Afghanistan has urged the United States to focus on eliminating pro-Taliban sanctuaries across the Afghan border after the organisation WikiLeaks released classified documents detailing Pakistan's spy agency's collaboration with the Taliban.
At a press conference on Tuesday, Afghanistan's National Security Council head Rangeen Dadfar Spanta called upon Washington to review its Afghan policy by concentrating on Taliban sanctuaries and bases in Pakistan.
Those supporting militants should be punished rather than treated as an ally, said Mr. Spanta, who for several years served as Afghanistan's Foreign Minister in the administration of President Hamid Karzai.
Mr. Spanta also questioned the U.S.' rationale for spending billions of dollars in Pakistan as part of the Afghan centred counter-terrorism campaign.
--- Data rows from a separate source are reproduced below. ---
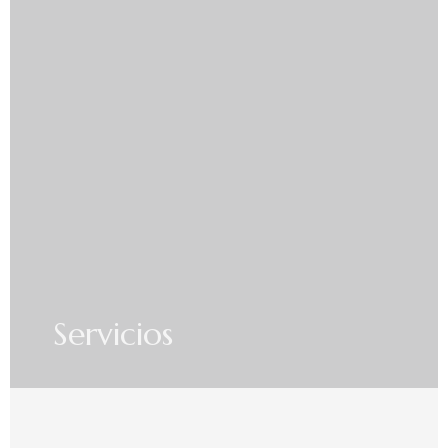
Servicios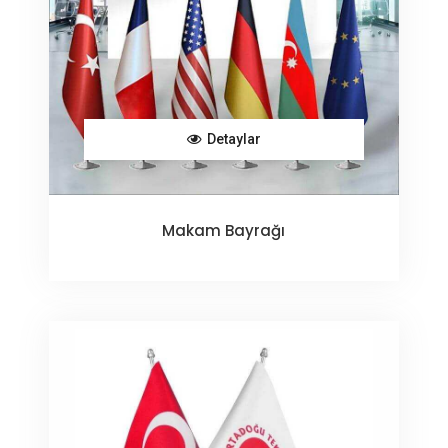
Detaylar
Makam Bayrağı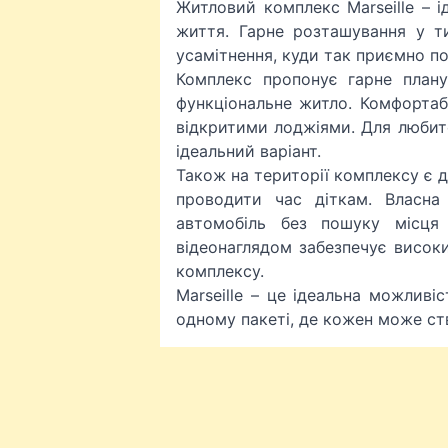
Житловий комплекс Marseille – і
життя. Гарне розташування у т
усамітнення, куди так приємно п
Комплекс пропонує гарне плану
функціональне житло. Комфортаб
відкритими лоджіями. Для любите
ідеальний варіант.
Також на території комплексу є д
проводити час діткам. Власна
автомобіль без пошуку місця
відеонаглядом забезпечує високи
комплексу.
Marseille – це ідеальна можливі
одному пакеті, де кожен може ст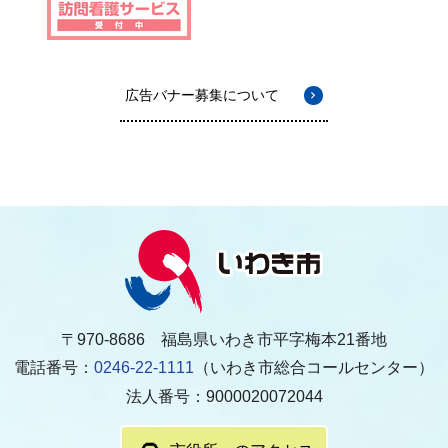
広告バナー募集について
〒970-8686 福島県いわき市平字梅本21番地
電話番号：
0246-22-1111
（いわき市総合コールセンター）
法人番号：9000020072044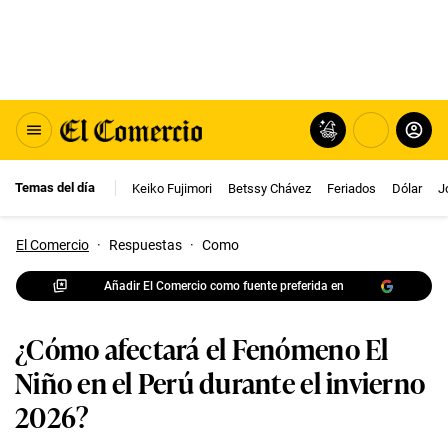
Temas del día
Keiko Fujimori
Betssy Chávez
Feriados
Dólar
J
El Comercio
·
Respuestas
·
Como
Añadir El Comercio como fuente preferida en
¿Cómo afectará el Fenómeno El
Niño en el Perú durante el invierno
2026?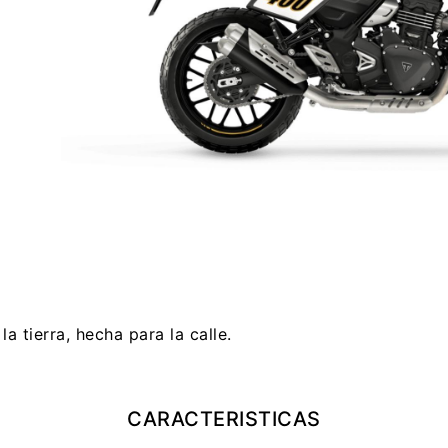
la tierra, hecha para la calle.
CARACTERISTICAS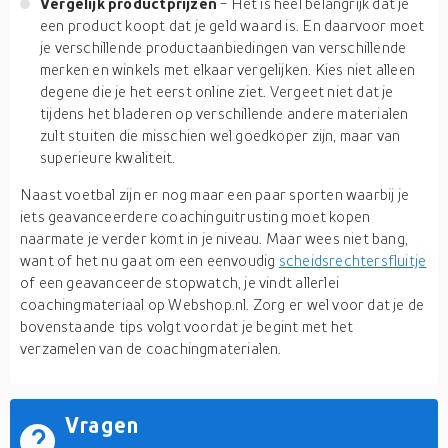
Vergelijk productprijzen
- Het is heel belangrijk dat je
een product koopt dat je geld waard is. En daarvoor moet
je verschillende productaanbiedingen van verschillende
merken en winkels met elkaar vergelijken. Kies niet alleen
degene die je het eerst online ziet. Vergeet niet dat je
tijdens het bladeren op verschillende andere materialen
zult stuiten die misschien wel goedkoper zijn, maar van
superieure kwaliteit.
Naast voetbal zijn er nog maar een paar sporten waarbij je
iets geavanceerdere coachinguitrusting moet kopen
naarmate je verder komt in je niveau. Maar wees niet bang,
want of het nu gaat om een eenvoudig
scheidsrechtersfluitje
of een geavanceerde stopwatch, je vindt allerlei
coachingmateriaal op Webshop.nl. Zorg er wel voor dat je de
bovenstaande tips volgt voordat je begint met het
verzamelen van de coachingmaterialen.
Vragen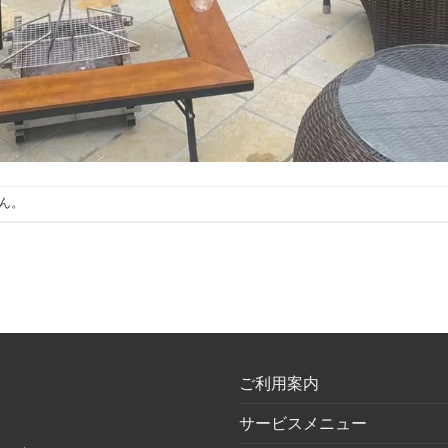
ん。
ご利用案内
サービスメニュー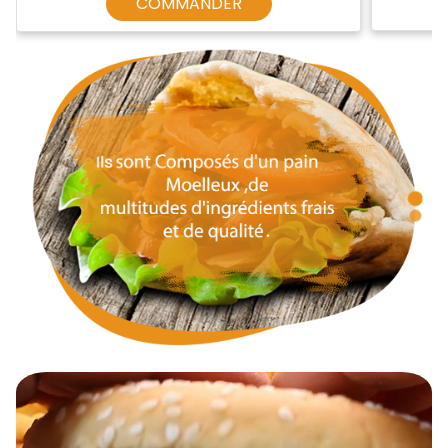
COMMANDER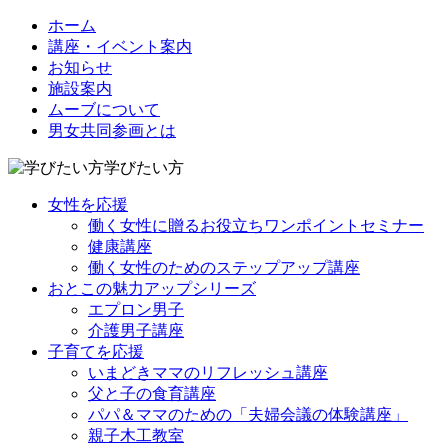
ホーム
講座・イベント案内
お知らせ
施設案内
ムーブについて
男女共同参画とは
学びたい方
女性を応援
働く女性に贈るお役立ちワンポイントセミナー
健康講座
働く女性のためのステップアップ講座
おとこの魅力アップシリーズ
エプロン男子
介護男子講座
子育てを応援
いまどきママのリフレッシュ講座
父と子の食育講座
パパ＆ママのための「夫婦会議の体験講座」
親子木工教室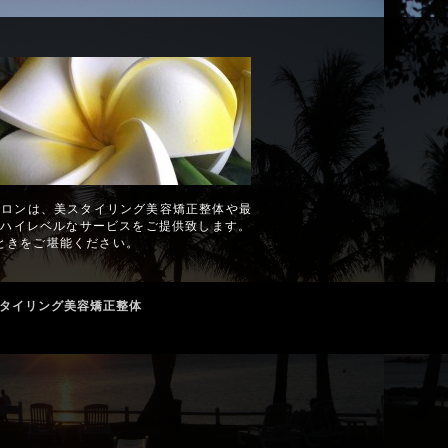
サロンは、美スタイリング美容矯正整体や最
のハイレベルなサービスをご提供致します。
ときをご堪能ください。
スタイリング美容矯正整体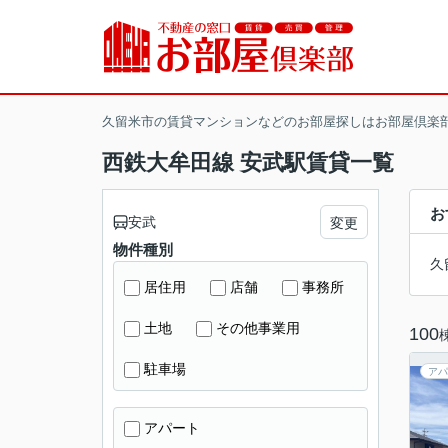
久留米市の賃貸マンションなどのお部屋探しはお部屋倶楽
西鉄大牟田線 安武駅賃貸一覧
お
安武
変更
物件種別
久
居住用
店舗
事務所
土地
その他事業用
100
駐車場
アパ
アパート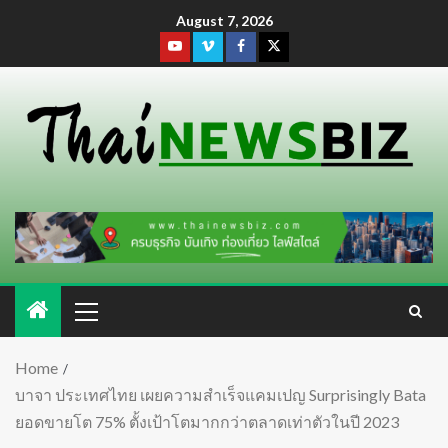
August 7, 2026
Home
บาจา ประเทศไทย เผยความสำเร็จแคมเปญ Surprisingly Bata
ยอดขายโต 75% ตั้งเป้าโตมากกว่าตลาดเท่าตัวในปี 2023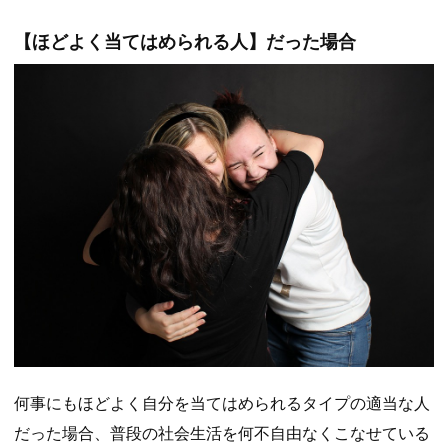
【ほどよく当てはめられる人】だった場合
何事にもほどよく自分を当てはめられるタイプの適当な人
だった場合、普段の社会生活を何不自由なくこなせている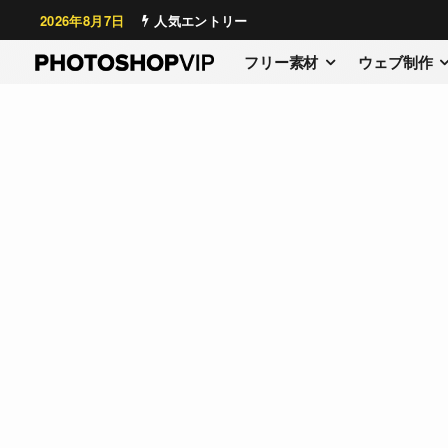
2026年8月7日
人気エントリー
フリー素材
ウェブ制作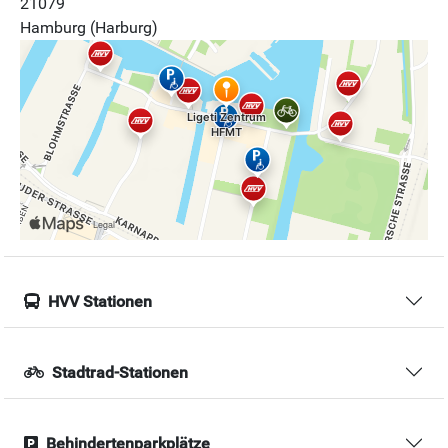
21079
Hamburg (Harburg)
HVV Stationen
Stadtrad-Stationen
Behindertenparkplätze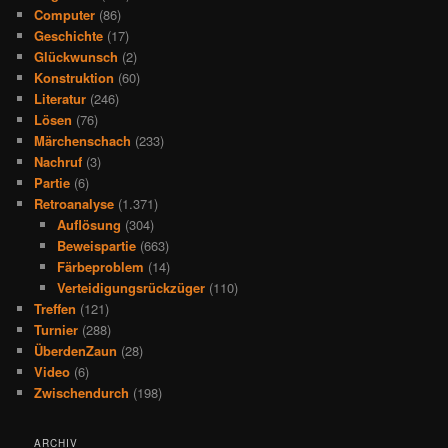
Computer
(86)
Geschichte
(17)
Glückwunsch
(2)
Konstruktion
(60)
Literatur
(246)
Lösen
(76)
Märchenschach
(233)
Nachruf
(3)
Partie
(6)
Retroanalyse
(1.371)
Auflösung
(304)
Beweispartie
(663)
Färbeproblem
(14)
Verteidigungsrückzüger
(110)
Treffen
(121)
Turnier
(288)
ÜberdenZaun
(28)
Video
(6)
Zwischendurch
(198)
ARCHIV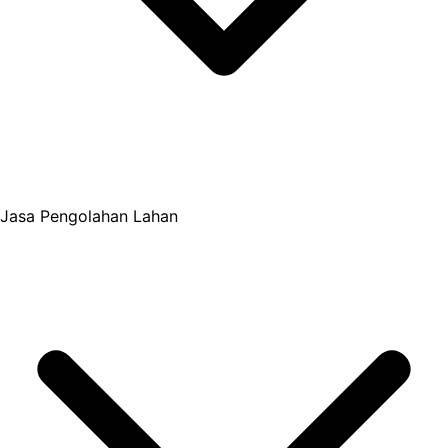
Jasa Pengolahan Lahan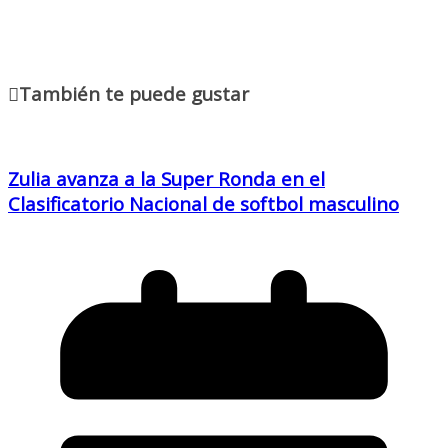
También te puede gustar
Zulia avanza a la Super Ronda en el
Clasificatorio Nacional de softbol masculino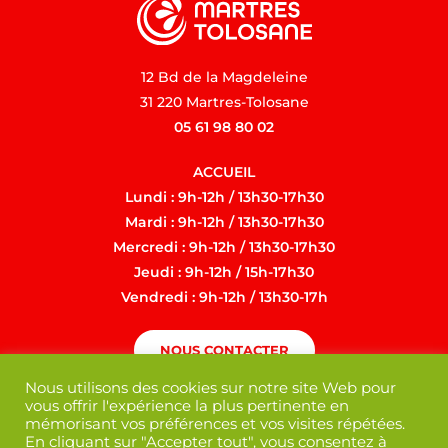
12 Bd de la Magdeleine
31 220 Martres-Tolosane
05 61 98 80 02
ACCUEIL
Lundi : 9h-12h / 13h30-17h30
Mardi : 9h-12h / 13h30-17h30
Mercredi : 9h-12h / 13h30-17h30
Jeudi : 9h-12h / 15h-17h30
Vendredi : 9h-12h / 13h30-17h
NOUS CONTACTER
Nous utilisons des cookies sur notre site Web pour
vous offrir l'expérience la plus pertinente en
mémorisant vos préférences et vos visites répétées.
En cliquant sur "Accepter tout", vous consentez à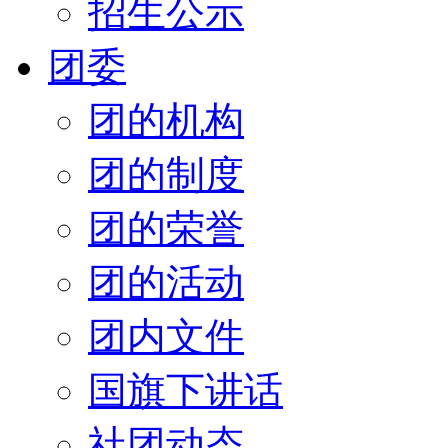
招生公示
团委
团的机构
团的制度
团的荣誉
团的活动
团内文件
国旗下讲话
社团动态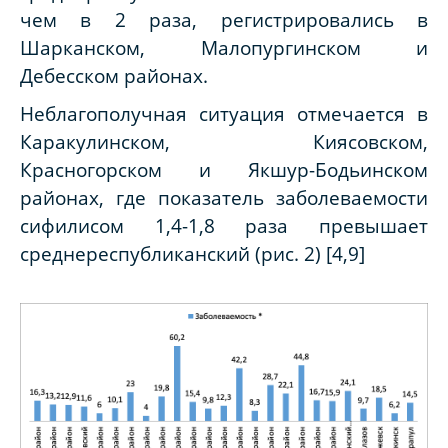
чем в 2 раза, регистрировались в
Шарканском, Малопургинском и
Дебесском районах.
Неблагополучная ситуация отмечается в
Каракулинском, Киясовском,
Красногорском и Якшур-Бодьинском
районах, где показатель заболеваемости
сифилисом 1,4-1,8 раза превышает
среднереспубликанский (рис. 2) [4,9]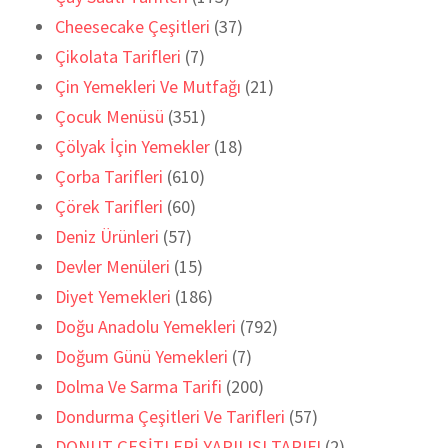
Cheesecake Çeşitleri
(37)
Çikolata Tarifleri
(7)
Çin Yemekleri Ve Mutfağı
(21)
Çocuk Menüsü
(351)
Çölyak İçin Yemekler
(18)
Çorba Tarifleri
(610)
Çörek Tarifleri
(60)
Deniz Ürünleri
(57)
Devler Menüleri
(15)
Diyet Yemekleri
(186)
Doğu Anadolu Yemekleri
(792)
Doğum Günü Yemekleri
(7)
Dolma Ve Sarma Tarifi
(200)
Dondurma Çeşitleri Ve Tarifleri
(57)
DONUT ÇEŞİTLERİ YAPILIŞI TARIFI
(2)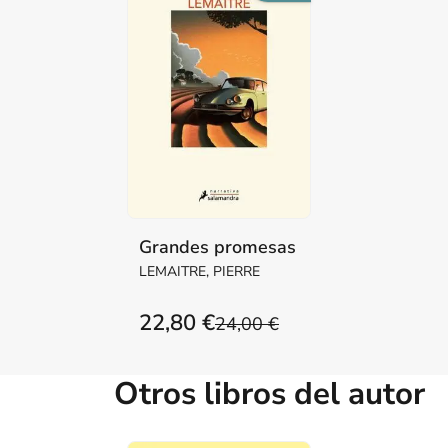
Grandes promesas
LEMAITRE, PIERRE
22,80 €
24,00 €
Otros libros del autor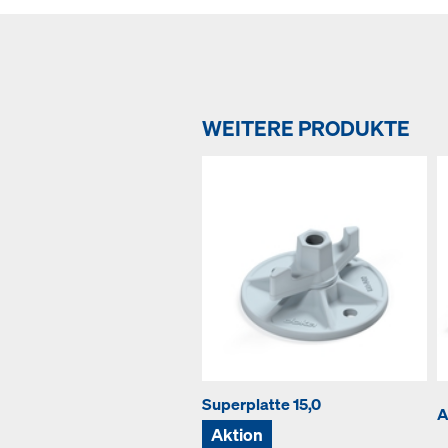
WEITERE PRODUKTE
Superplatte 15,0
A
Aktion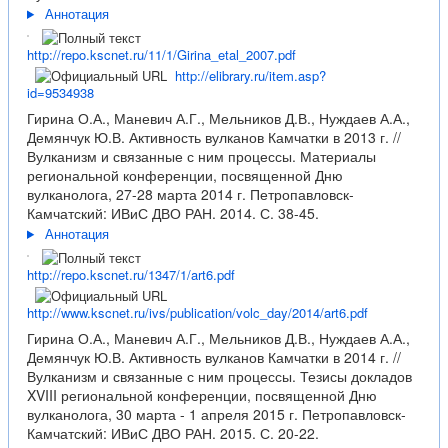
Аннотация
http://repo.kscnet.ru/11/1/Girina_etal_2007.pdf
http://elibrary.ru/item.asp?
id=9534938
Гирина О.А., Маневич А.Г., Мельников Д.В., Нуждаев А.А.,
Демянчук Ю.В. Активность вулканов Камчатки в 2013 г. //
Вулканизм и связанные с ним процессы. Материалы
региональной конференции, посвященной Дню
вулканолога, 27-28 марта 2014 г. Петропавловск-
Камчатский: ИВиС ДВО РАН. 2014. С. 38-45.
Аннотация
http://repo.kscnet.ru/1347/1/art6.pdf
http://www.kscnet.ru/ivs/publication/volc_day/2014/art6.pdf
Гирина О.А., Маневич А.Г., Мельников Д.В., Нуждаев А.А.,
Демянчук Ю.В. Активность вулканов Камчатки в 2014 г. //
Вулканизм и связанные с ним процессы. Тезисы докладов
XVIII региональной конференции, посвященной Дню
вулканолога, 30 марта - 1 апреля 2015 г. Петропавловск-
Камчатский: ИВиС ДВО РАН. 2015. С. 20-22.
“It is really not justifiable for the Afghan people that how come you give to one country $11 billion or more as help for reconstruction or strengthen its security or defensive forces, but from other side the very forces train terrorism,” he said.
Mr. Spanta's remarks were in line with observations of Mr. Karzai, who also asked Washington to target centres of Taliban's political, financial and ideological support across the border. “The recent documents leaked out to the media clearly support and verify... that success over terrorism does not come with fighting in Afghan villages, but by targeting its sanctuaries and financial and ideological sources across the borders,” said Mr. Karzai on Monday.
“Our efforts against terrorism will have no effect as long as these sanctuaries and sources remain intact.”
Separately in a statement on Tuesday, Afghanistan's National Security Council said the U.S. had failed to attack the Taliban's back-up in Pakistan during the course of the nine year conflict. “With regret ... our allies did not show necessary attention about the external support for the international terrorists ... for the regional stability and global security,” said the Council in a statement.
Calling for a firm stance from the U.S. and its NATO allies, the statement added that pursuit of a “contradictory and vague policy against the forces who use terrorism as a tool for interference and sabotage against others, have had devastating results”.
Wahid Omer, spokesman for Mr. Karzai, also said Kabul had provided to its “international partners” information about the presence of “certain forces beyond the Afghanistan borders in destabilising Afghanistan”. He added that Mr. Karzai's administration will be persistent in raising this issue of cross-border external support until “the root causes of instability and terror here in Afghanistan,” are addressed.